平成15年2月6日 京都新聞

記事030206京都新聞2003(平成15年)2月6日掲載記事 転載

一乗寺に参上 二刀流「武蔵」
ゆかりの神社 観光客ドキッ


剣豪宮本武蔵ゆかりの八大神社(京都市左京区一乗寺)が、武蔵のふん装をした住民や氏子のボランティアを登場させ、観光客らを楽しませている。武蔵役になる人も「病みつきになりそう」と喜んでおり、「武蔵」志願者がさらに増えそうな人気ぶりだ。

八大神社は、吉川英治の小説「宮本武蔵」で、武蔵が一乗下り松の決闘の際に立ち寄った、とされる。神社が、地域の活性化などを狙って「1日武蔵」を昨年末から募ったところ、会社員や高校生など住民や氏子計6人が次々名乗りを上げた。

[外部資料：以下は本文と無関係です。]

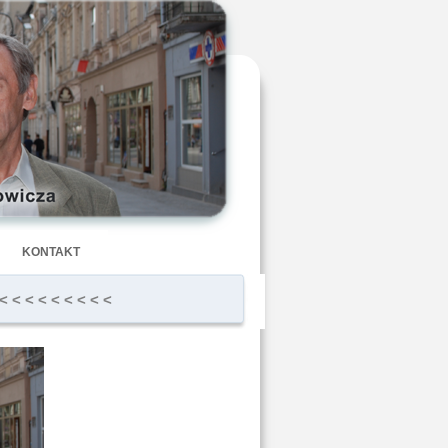
KONTAKT
< < < < < < < < <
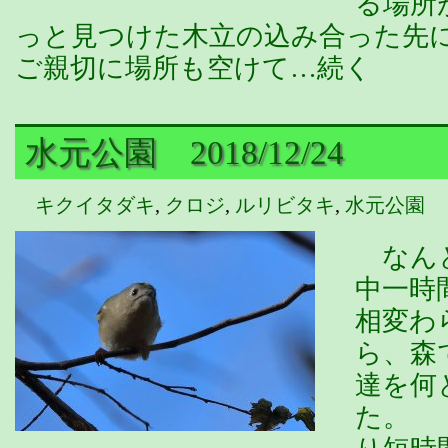
る場所
っと見つけた木立の込み合った先
ご親切に場所も空けて…続く
水元公園 2018/12/24
キクイタダキ
,
クロジ
,
ルリビタキ
,
水元公園
なんと
中一時
相変わ
ら、森
達を何
た。 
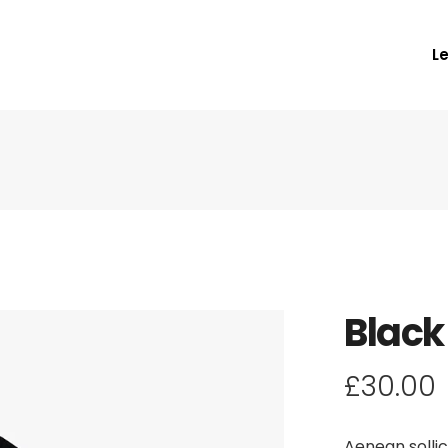
L
Black
£
30.00
Aenean sollic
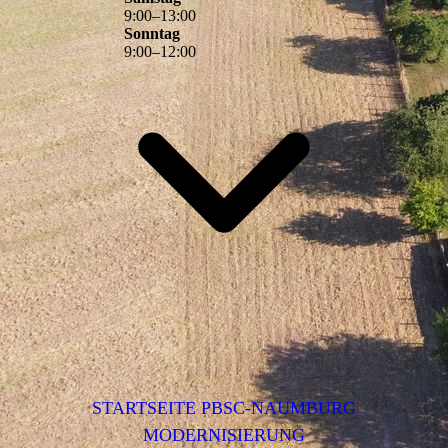
9
:
00
–
13
:
00
Sonntag
9
:
00
–
12
:
00
STARTSEITE PBSC-NAUMBURG
MODERNISIERUNG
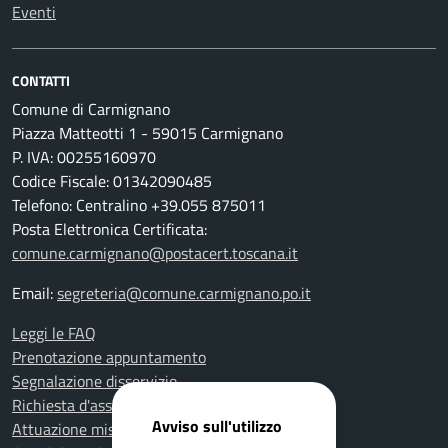
Eventi
CONTATTI
Comune di Carmignano
Piazza Matteotti 1 - 59015 Carmignano
P. IVA: 00255160970
Codice Fiscale: 01342090485
Telefono: Centralino +39.055 875011
Posta Elettronica Certificata:
comune.carmignano@postacert.toscana.it
Email:
segreteria@comune.carmignano.po.it
Leggi le FAQ
Prenotazione appuntamento
Segnalazione disservizio
Richiesta d'assistenza
Avviso sull'utilizzo
Attuazione misure PNRR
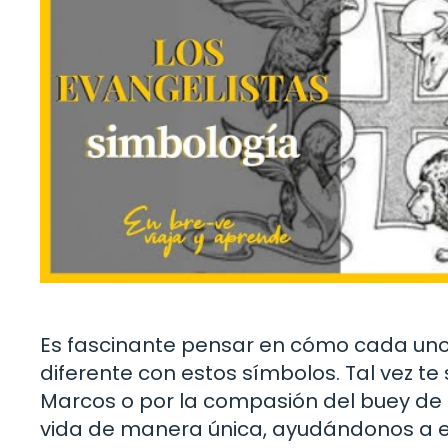
Es fascinante pensar en cómo cada un
diferente con estos símbolos. Tal vez te
Marcos o por la compasión del buey de
vida de manera única, ayudándonos a en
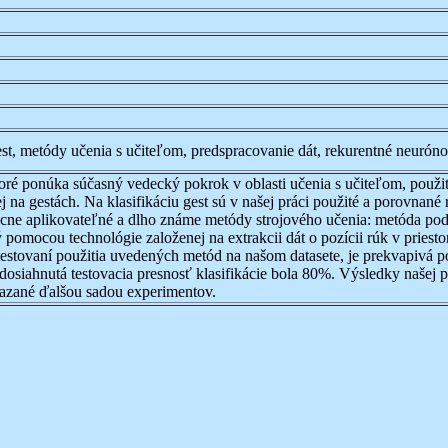
t, metódy učenia s učiteľom, predspracovanie dát, rekurentné neuróno
oré ponúka súčasný vedecký pokrok v oblasti učenia s učiteľom, použit
a gestách. Na klasifikáciu gest sú v našej práci použité a porovnan
ecne aplikovateľné a dlho známe metódy strojového učenia: metóda po
pomocou technológie založenej na extrakcii dát o pozícii rúk v priest
testovaní použitia uvedených metód na našom datasete, je prekvapivá p
dosiahnutá testovacia presnosť klasifikácie bola 80%. Výsledky našej 
azané ďalšou sadou experimentov.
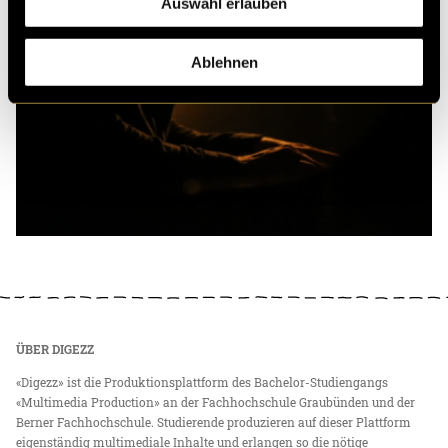
Auswahl erlauben
Ablehnen
ÜBER DIGEZZ
«Digezz» ist die Produktionsplattform des Bachelor-Studiengangs
«Multimedia Production» an der Fachhochschule Graubünden und der
Berner Fachhochschule. Studierende produzieren auf dieser Plattform
eigenständig multimediale Inhalte und erlangen so die nötige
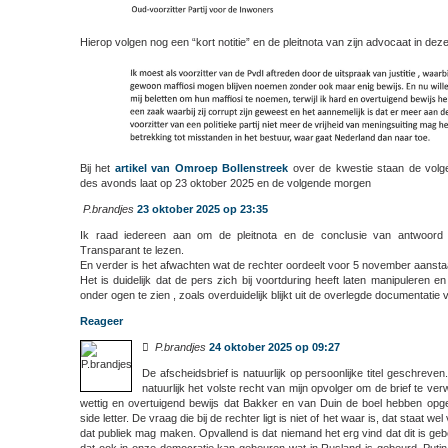
Hierop volgen nog een “kort notitie” en de pleitnota van zijn advocaat in de
Bij het
artikel van Omroep Bollenstreek
over de kwestie staan de volg
des avonds laat op 23 oktober 2025 en de volgende morgen
P.brandjes
23 oktober 2025 op 23:35
Ik raad iedereen aan om de pleitnota en de conclusie van antwoord
Transparant te lezen.
En verder is het afwachten wat de rechter oordeelt voor 5 november aanst
Het is duidelijk dat de pers zich bij voortduring heeft laten manipuleren en
onder ogen te zien , zoals overduidelijk blijkt uit de overlegde documentat
Reageer

P.brandjes
24 oktober 2025 op 09:27
De afscheidsbrief is natuurlijk op persoonlijke titel geschreven
natuurlijk het volste recht van mijn opvolger om de brief te verw
wettig en overtuigend bewijs dat Bakker en van Duin de boel hebben opg
side letter. De vraag die bij de rechter ligt is niet of het waar is, dat staat we
dat publiek mag maken. Opvallend is dat niemand het erg vind dat dit is ge
dat ook in onze democratie kan gebeuren wat in Rusland is gebeurd. Putin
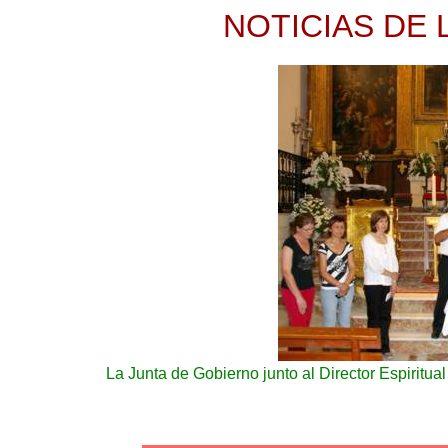
NOTICIAS DE 
La Junta de Gobierno junto al Director Espiritual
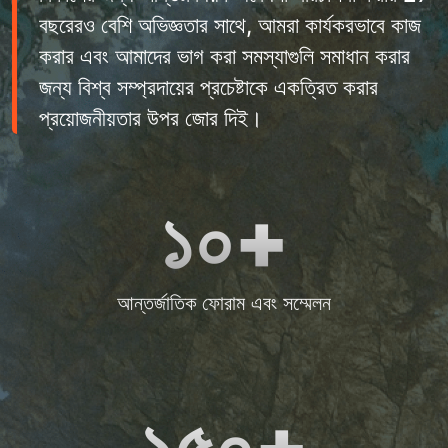
বছরেরও বেশি অভিজ্ঞতার সাথে, আমরা কার্যকরভাবে কাজ
করার এবং আমাদের ভাগ করা সমস্যাগুলি সমাধান করার
জন্য বিশ্ব সম্প্রদায়ের প্রচেষ্টাকে একত্রিত করার
প্রয়োজনীয়তার উপর জোর দিই।
১০+
আন্তর্জাতিক ফোরাম এবং সম্মেলন
১৫০+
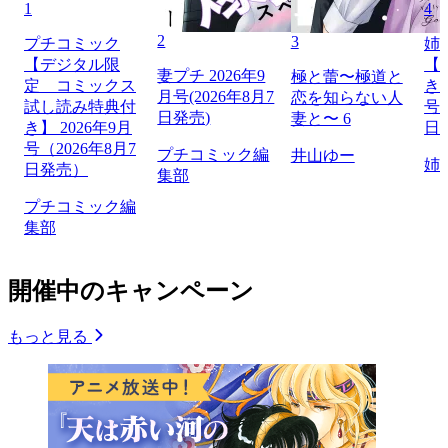
1
4
2
3
プチコミック
姉
【デジタル限
【
妻プチ 2026年9
極と蕾〜極道と
定 コミックス
き】
月号(2026年8月7
恋を知らない人
試し読み特典付
号（
日発売)
妻と〜 6
き】 2026年9月
日
号（2026年8月7
プチコミック編
井山ゆー
姉
日発売）
集部
プチコミック編
集部
開催中のキャンペーン
もっと見る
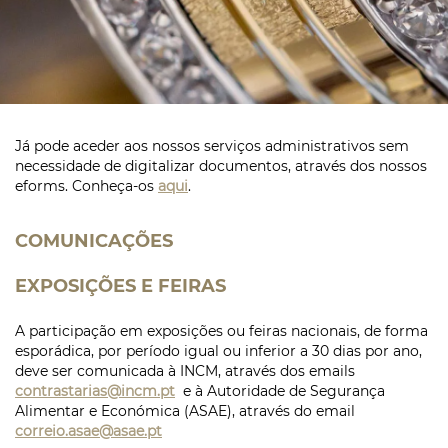
Já pode aceder aos nossos serviços administrativos sem
necessidade de digitalizar documentos, através dos nossos
eforms. Conheça-os
aqui
.
COMUNICAÇÕES
EXPOSIÇÕES E FEIRAS
A participação em exposições ou feiras nacionais, de forma
esporádica, por período igual ou inferior a 30 dias por ano,
deve ser comunicada à INCM, através dos emails
contrastarias@incm.pt
e à Autoridade de Segurança
Alimentar e Económica (ASAE), através do email
correio.asae@asae.pt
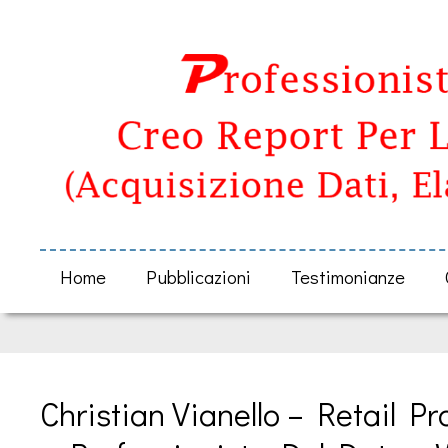
Home
Pubblicazioni
Testimonianze
Christian Vianello – Retail Pr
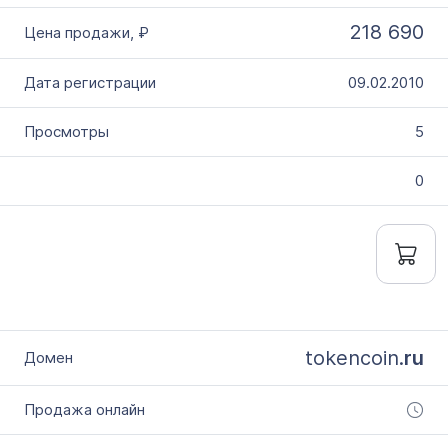
218 690
09.02.2010
5
0
tokencoin.
ru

週末、観光客が神社に来ると、はかま姿に二刀流の「武蔵」が社務所から飛び出し、驚かせるという趣向。今月1日に武蔵役を務めた、上京区の会社員加藤政克さん(31)は「最初は恥ずかしいが、慣れると楽しい」と記念撮影に応じていた。テレビの大河ドラマ放映が1月から始まり、今後も人気はますます高まりそう。